Le - pour la planète : Une production gaspillée qui se comptabilise en tonnes.

Le geste TE : User de son droit de glanage autant que possible, dans les champs, voire dans les villes (pour les militants, les récupérateurs et les personnes dans le besoin).

Comment : Le glanage des villes apparaît comme une solution possible pour lutter contre une société dont les excès de consommation s'organisent en une véritable débauche. Il suffit, pour s'en convaincre, de regarder ce reportage du Monde : Les Glaneurs des Villes. Dans les champs, le glanage s'organise aujourd'hui, souvent en lien avec les agriculteurs, comme une pratique de lutte contre les pertes de denrées alimentaires consommables. La démarche est bien expliquée ici.

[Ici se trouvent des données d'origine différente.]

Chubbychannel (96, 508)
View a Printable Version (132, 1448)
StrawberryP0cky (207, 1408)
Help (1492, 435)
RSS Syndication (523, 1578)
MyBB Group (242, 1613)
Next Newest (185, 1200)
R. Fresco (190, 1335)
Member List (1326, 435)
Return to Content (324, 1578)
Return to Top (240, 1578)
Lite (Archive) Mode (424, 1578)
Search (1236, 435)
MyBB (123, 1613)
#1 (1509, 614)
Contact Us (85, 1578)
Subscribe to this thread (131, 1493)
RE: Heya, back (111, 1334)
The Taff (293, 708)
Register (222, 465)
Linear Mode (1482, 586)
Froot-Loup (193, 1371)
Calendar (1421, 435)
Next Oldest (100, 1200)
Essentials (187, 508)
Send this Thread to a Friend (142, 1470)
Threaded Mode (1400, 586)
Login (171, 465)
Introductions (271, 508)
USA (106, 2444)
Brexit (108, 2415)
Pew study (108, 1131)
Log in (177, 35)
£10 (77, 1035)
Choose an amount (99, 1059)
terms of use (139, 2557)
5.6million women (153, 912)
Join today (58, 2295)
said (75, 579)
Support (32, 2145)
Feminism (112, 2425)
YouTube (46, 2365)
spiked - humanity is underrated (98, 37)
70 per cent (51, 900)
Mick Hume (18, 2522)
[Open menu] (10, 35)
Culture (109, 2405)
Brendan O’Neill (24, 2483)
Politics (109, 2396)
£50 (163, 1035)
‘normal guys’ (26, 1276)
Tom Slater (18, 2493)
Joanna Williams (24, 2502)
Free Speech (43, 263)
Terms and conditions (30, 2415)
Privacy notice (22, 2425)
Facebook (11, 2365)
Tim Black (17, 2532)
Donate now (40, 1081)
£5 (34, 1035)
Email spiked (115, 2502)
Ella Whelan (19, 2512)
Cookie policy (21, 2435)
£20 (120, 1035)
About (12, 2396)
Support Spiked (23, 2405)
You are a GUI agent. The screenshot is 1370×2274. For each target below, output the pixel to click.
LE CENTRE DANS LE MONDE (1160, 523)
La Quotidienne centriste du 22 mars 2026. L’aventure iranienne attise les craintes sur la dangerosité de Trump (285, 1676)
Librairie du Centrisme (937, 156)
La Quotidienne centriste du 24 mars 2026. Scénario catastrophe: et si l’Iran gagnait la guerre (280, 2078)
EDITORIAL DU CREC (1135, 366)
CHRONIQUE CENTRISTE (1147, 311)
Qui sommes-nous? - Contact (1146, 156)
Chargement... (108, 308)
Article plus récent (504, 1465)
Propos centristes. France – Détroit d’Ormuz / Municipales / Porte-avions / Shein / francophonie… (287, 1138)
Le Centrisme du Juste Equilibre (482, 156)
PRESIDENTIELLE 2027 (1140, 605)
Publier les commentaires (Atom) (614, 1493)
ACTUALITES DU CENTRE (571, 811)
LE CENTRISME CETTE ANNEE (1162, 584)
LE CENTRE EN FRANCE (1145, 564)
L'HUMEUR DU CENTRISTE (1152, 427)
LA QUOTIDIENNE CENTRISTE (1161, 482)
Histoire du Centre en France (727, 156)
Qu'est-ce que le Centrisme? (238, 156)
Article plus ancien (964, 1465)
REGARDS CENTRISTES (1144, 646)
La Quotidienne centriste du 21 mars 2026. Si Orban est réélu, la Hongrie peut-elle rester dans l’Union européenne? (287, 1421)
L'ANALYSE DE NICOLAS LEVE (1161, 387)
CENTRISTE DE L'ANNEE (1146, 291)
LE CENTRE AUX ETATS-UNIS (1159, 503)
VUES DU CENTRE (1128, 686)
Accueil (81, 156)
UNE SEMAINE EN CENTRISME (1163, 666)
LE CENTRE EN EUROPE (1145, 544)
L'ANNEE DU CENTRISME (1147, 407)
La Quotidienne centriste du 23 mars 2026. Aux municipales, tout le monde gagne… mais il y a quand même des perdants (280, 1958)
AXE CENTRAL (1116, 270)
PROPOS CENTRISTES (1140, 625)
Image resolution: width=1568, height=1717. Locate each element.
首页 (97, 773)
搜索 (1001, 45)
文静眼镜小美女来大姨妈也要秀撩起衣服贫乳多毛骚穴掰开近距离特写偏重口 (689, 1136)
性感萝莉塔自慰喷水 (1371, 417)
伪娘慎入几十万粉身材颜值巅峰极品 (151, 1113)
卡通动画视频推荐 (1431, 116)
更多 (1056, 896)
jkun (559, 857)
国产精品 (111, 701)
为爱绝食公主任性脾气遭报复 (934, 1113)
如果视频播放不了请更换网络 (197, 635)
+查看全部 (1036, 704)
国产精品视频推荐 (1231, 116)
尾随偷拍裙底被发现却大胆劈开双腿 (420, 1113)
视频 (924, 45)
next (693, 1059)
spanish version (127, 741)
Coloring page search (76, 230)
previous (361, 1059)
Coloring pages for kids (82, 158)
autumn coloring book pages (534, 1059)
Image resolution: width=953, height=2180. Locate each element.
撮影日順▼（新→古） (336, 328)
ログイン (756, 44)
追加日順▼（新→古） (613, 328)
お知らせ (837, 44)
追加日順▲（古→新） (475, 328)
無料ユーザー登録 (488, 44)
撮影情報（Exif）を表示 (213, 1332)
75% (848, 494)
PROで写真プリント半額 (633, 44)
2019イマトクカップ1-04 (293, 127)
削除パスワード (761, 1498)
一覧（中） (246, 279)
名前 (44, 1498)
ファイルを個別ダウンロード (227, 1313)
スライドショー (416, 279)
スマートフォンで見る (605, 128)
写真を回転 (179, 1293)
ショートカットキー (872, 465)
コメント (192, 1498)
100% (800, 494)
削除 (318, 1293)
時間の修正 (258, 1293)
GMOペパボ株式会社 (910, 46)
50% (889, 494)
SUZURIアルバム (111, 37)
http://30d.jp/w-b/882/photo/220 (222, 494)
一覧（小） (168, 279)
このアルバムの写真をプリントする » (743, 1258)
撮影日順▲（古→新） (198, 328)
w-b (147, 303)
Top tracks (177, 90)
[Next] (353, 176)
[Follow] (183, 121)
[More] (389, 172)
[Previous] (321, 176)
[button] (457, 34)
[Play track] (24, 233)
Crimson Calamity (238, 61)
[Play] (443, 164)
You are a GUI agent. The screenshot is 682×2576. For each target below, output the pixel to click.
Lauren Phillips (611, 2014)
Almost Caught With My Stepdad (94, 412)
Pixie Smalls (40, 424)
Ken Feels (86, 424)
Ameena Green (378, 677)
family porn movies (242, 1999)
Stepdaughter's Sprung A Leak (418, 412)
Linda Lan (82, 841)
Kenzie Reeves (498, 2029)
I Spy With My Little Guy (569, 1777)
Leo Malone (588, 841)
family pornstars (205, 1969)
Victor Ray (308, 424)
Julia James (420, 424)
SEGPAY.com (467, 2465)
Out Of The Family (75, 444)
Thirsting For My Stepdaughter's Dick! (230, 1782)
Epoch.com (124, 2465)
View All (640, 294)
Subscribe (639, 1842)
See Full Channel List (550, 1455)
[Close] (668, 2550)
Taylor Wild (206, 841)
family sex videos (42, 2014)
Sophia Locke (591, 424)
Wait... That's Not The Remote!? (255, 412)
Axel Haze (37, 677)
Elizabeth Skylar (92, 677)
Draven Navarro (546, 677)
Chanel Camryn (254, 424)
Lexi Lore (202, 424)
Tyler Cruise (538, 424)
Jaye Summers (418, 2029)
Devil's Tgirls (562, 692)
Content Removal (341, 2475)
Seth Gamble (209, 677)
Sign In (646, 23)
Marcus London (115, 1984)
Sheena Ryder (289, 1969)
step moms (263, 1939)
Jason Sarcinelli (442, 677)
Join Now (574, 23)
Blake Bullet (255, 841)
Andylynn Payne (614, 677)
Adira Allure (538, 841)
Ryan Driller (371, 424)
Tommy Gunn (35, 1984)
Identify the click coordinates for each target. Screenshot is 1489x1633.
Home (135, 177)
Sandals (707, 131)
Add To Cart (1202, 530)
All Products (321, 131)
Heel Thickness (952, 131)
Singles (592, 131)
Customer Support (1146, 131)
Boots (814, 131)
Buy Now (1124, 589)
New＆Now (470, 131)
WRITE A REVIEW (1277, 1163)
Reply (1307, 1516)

Le glanage dans les jardins s'organise aussi, comme sur sur ce site, en Savoie.

Il s'agit cependant d'une pratique ancienne : on peut regarder à ce sujet le documentaire d'Agnès Varda : Les Glaneurs et la Glaneuse, et surtout admirer le tableau de Millet, ci-dessous (Les Glaneuses).

Le glanage est une pratique encadrée par la loi, pour les fruits et légumes non récoltés, dans les champs non clôturés, uniquement le jour. Quant aux poubelles, leur contenu n'appartient plus à personne dès lors qu'elles sont dans l'espace public. Les militants ne s'embarrassent pas de la loi et s'introduisent dans l'espace privé. Personnellement, ce ne sont pas leurs actions qui me révoltent.